2. Average service. Innovative and surprising French cuisine.
It is really difficult to give the same overall score to options 1 and 2, even though they are completely different... By the way, "Chambolle" fits option 1.
[Atmosphere]
Located on the 29th floor of the Riga Royal, the view is amazing. The interior is modeled after a French castle, a World Heritage site, and you can feel the tradition even from the staff's uniforms. There are partition boards in place for COVID-19 measures.
[Service]
Truly perfect. The staff quickly understand the customers' feelings without any unnecessary movements. Well worth paying the service charge.
[Cuisine]
85th Anniversary Lunch Avenir ¥9,075
- Small enjoyable appetizer
- Mahata cheese tet with grives sauce
- Pan-seared scallop and mushroom ragout with herb flavor
- Poached flounder with colorful cauliflower mirepoix and vinaigrette sauce
- Roasted lamb with bone and epice flavor, red wine sauce
- Citrus terrine with kumquat-scented soup served with almond ice cream
- Petit fours
[Notes]
- Small enjoyable appetizer: Crab mousse espuma. Under the espuma, there is plenty of crab meat. You can feel the richness of the crab, which boosts your excitement.
- Mahata cheese tet with grives sauce: Mahata cooked until it solidifies. While the use of Mahata is innovative, I couldn't enjoy the texture. I'm not a big fan of cheese tet.
- Pan-seared scallop and mushroom ragout with herb flavor: Thick scallop with basil sauce underneath. The mushroom-scented ragout pairs beautifully with the scallop.
- Poached flounder: Slowly cooked at low temperature, the flesh is fluffy. The sauce has a rich taste due to the use of white wine instead of Jurac. It may be slightly salty when eaten with the flounder. The presentation is common, so the excitement is moderate.
- Roasted lamb with bone: The presentation is classic. Considering the price of nearly 10,000 yen, I could smell the unique lamb smell. The lamb block laid on the base was dry, but the bone-in lamb was cooked perfectly. The red wine sauce has a traditional taste.

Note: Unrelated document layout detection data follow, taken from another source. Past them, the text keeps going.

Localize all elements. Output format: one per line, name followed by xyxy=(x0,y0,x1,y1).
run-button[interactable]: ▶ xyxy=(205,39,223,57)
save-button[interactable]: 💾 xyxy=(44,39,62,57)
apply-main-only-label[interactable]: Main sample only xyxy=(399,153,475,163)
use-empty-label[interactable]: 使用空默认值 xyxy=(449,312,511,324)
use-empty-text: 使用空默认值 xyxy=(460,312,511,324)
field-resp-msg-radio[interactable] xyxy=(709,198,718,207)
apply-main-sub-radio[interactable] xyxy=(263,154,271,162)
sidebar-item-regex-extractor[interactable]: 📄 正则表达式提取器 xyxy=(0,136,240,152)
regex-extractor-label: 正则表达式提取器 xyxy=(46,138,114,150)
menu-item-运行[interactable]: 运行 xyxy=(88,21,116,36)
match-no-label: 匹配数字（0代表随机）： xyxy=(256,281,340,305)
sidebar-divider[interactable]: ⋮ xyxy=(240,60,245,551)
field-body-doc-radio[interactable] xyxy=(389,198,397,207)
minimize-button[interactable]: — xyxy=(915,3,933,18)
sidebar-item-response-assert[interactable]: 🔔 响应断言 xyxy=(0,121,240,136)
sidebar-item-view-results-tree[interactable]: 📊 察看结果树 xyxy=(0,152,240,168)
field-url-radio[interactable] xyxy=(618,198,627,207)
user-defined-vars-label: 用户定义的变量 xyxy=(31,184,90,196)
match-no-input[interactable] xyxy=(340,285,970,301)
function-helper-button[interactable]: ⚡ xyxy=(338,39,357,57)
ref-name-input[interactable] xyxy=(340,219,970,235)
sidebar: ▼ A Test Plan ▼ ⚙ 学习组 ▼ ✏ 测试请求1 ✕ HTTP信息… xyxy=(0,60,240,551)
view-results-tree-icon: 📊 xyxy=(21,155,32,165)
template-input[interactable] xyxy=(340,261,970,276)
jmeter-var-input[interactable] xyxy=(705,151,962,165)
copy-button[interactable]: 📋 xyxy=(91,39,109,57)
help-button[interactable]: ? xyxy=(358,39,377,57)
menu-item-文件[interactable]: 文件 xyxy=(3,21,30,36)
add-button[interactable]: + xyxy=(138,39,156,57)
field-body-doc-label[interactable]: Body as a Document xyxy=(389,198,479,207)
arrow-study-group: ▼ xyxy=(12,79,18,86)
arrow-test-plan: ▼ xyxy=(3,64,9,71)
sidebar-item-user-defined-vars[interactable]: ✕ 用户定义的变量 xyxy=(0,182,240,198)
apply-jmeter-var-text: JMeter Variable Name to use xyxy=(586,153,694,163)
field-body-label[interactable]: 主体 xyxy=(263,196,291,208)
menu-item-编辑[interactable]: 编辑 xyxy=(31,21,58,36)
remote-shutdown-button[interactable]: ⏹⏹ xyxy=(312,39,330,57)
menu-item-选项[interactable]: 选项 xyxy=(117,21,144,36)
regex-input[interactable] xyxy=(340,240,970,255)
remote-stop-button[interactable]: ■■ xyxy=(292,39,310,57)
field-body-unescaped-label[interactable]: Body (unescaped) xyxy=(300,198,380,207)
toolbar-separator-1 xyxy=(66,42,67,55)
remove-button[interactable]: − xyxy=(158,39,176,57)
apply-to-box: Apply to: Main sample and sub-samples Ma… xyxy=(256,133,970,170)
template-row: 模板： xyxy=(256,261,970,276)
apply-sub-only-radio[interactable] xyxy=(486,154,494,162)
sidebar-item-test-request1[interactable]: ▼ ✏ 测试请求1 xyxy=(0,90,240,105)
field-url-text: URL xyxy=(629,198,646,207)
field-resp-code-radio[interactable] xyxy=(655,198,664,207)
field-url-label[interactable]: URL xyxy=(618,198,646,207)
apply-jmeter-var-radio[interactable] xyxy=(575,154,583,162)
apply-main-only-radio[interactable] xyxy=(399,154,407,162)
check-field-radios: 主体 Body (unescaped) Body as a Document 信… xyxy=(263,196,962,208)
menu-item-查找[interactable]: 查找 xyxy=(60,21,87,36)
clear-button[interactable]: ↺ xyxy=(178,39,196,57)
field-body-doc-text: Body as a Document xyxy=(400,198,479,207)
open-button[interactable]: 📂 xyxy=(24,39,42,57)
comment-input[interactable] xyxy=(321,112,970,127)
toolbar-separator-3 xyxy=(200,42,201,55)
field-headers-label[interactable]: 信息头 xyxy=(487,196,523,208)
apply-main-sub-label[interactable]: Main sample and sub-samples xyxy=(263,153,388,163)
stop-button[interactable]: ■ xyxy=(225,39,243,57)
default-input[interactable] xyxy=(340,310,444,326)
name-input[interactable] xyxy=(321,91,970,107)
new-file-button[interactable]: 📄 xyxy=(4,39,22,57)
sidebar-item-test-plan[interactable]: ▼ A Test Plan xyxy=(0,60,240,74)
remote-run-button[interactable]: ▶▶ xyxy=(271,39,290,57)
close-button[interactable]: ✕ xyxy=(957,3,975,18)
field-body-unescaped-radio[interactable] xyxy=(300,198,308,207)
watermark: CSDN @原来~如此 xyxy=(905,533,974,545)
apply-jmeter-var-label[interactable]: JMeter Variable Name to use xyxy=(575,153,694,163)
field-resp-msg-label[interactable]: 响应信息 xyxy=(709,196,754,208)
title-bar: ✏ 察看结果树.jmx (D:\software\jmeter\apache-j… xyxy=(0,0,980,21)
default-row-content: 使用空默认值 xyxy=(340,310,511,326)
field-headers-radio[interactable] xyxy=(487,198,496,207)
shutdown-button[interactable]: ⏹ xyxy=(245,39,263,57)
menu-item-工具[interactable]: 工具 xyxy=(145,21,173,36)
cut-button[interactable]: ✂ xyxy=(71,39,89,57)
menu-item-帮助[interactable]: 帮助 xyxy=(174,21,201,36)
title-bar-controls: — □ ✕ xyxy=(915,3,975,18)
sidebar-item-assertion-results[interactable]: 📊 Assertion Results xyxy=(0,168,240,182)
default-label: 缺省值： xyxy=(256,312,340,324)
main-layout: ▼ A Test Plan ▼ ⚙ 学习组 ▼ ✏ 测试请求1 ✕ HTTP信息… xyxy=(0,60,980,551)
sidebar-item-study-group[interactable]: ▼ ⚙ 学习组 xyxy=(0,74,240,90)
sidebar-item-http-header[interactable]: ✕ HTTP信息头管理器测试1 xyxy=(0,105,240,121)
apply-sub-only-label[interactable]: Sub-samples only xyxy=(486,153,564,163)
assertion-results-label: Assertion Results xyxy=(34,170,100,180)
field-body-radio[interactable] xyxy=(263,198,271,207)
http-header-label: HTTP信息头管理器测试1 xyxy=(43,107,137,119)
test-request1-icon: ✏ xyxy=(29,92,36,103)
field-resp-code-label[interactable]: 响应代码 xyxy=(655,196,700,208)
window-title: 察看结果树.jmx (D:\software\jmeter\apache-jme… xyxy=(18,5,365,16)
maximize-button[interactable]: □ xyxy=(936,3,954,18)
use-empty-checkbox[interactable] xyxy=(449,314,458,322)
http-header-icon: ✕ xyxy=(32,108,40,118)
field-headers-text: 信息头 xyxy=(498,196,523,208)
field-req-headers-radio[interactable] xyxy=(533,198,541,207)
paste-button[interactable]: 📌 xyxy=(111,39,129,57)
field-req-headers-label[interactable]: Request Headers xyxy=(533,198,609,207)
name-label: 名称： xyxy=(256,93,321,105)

- Citrus terrine: The sugar craft at "Chambolle" is truly beautiful. Although I'm not a sweet tooth, I felt that the dessert with kumquat-scented soup and mandarin could have been a bit sweeter. The almond ice cream is also not too sweet.
[Summary]
A French cuisine that is not heavy but just right in volume. A classic French cuisine that people who experienced the heyday of Riga Royal and the bubble era seem to admire. It is a renowned establishment in Osaka for French cuisine, loved by people of all ages and genders, even those who do not drink alcohol. The perfect service!! A restaurant that values traditional taste, classic presentation, service, interior, and atmosphere, and laid the foundation for Osaka's French cuisine. I hope you visit this restaurant at least once. Recently, there are many creative restaurants, but some may have forgotten their roots. This restaurant, which adds a service charge, is a wonderful place that others should learn from.